Grâce à différents repères, comme les données concernant la construction d'une autoroute, le logiciel devrait pouvoir illustrer le changement produit dans la trame urbaine par l'arrivée de ce nouvel élément. "Cet outil permettra non seulement d'observer où et comment se sont faites les modifications, mais aussi d'obtenir de l'information sur la dynamique même du changement. Éventuellement, nous serons en mesure de prédire les changements dans des conditions similaires."

Hydro-Québec

Sur le plan de la recherche appliquée, un projet actuellement en cours au Laboratoire de géomatique porte sur le contrôle de la végétation sous les lignes de transport d'électricité, en collaboration avec Hydro-Québec.
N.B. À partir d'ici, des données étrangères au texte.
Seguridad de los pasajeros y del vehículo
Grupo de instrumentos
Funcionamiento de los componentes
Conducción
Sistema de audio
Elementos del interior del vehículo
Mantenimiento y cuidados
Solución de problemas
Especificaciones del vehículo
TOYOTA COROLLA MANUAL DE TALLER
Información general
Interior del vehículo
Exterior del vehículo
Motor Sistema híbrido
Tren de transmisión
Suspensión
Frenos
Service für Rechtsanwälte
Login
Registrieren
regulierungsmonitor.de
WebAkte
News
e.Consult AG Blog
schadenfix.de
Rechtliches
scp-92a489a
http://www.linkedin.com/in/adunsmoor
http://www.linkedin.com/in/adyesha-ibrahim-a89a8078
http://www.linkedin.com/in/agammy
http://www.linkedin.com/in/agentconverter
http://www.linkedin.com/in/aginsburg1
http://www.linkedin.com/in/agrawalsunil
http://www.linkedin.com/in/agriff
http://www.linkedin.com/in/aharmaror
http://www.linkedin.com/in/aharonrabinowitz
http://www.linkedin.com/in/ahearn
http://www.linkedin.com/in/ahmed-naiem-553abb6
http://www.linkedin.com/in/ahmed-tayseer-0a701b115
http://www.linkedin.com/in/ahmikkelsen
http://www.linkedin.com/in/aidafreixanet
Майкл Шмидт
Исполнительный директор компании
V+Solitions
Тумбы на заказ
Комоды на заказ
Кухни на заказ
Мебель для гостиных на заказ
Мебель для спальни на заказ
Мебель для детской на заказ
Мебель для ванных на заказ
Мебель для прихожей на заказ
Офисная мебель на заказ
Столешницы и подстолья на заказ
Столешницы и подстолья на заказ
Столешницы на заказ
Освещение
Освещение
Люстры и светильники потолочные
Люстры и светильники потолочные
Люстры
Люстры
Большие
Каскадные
"À l'aide de photos prises aux cours des 20 dernières années, on pourra observer et mesurer l'impact de la coupe et du recours aux défoliants pour contrôler cette végétation, précise Mme Marceau. On pourra répertorier les essences végétales qui se sont développées au cours de ces années et préparer le passage à des méthodes plus économiques et plus écologiques, comme l'utilisation de plantes ralentissant le reboisement. Nous produirons également des cartes désignant les zones sensibles, comme celles près des cours d'eau ou des terres d'élevage."

Des procédés semblables peuvent également être utilisés pour observer la régénération d'une forêt après un incendie, ce sur quoi travaille d'ailleurs un étudiant à la maîtrise qui cherche à déterminer l'impact, sur le reboisement, des îlots d'arbres ayant survécu au sinistre.

Présentement, le Laboratoire de géomatique et d'analyse spatiale accueille une douzaine de chercheurs, incluant les étudiants des deuxième et troisième cycles, les assistants de recherche et les chercheurs postdoctoraux. Certains étudiants proviennent d'autres secteurs que la géographie, notamment la biologie et l'aménagement.

Un chercheur de l'Université Victoria, Geoffrey Hay, est également du nombre, profitant d'un projet de collaboration entre les deux universités sur les méthodes de télédétection spécialisées pour la forêt.

Un colloque international sur le thème de la modélisation forestière aura d'ailleurs lieu les 19 et 21 mars prochains sous les auspices du Département de géographie. De 75 à 100 spécialistes provenant du Canada, de la France et des États-Unis y sont attendus.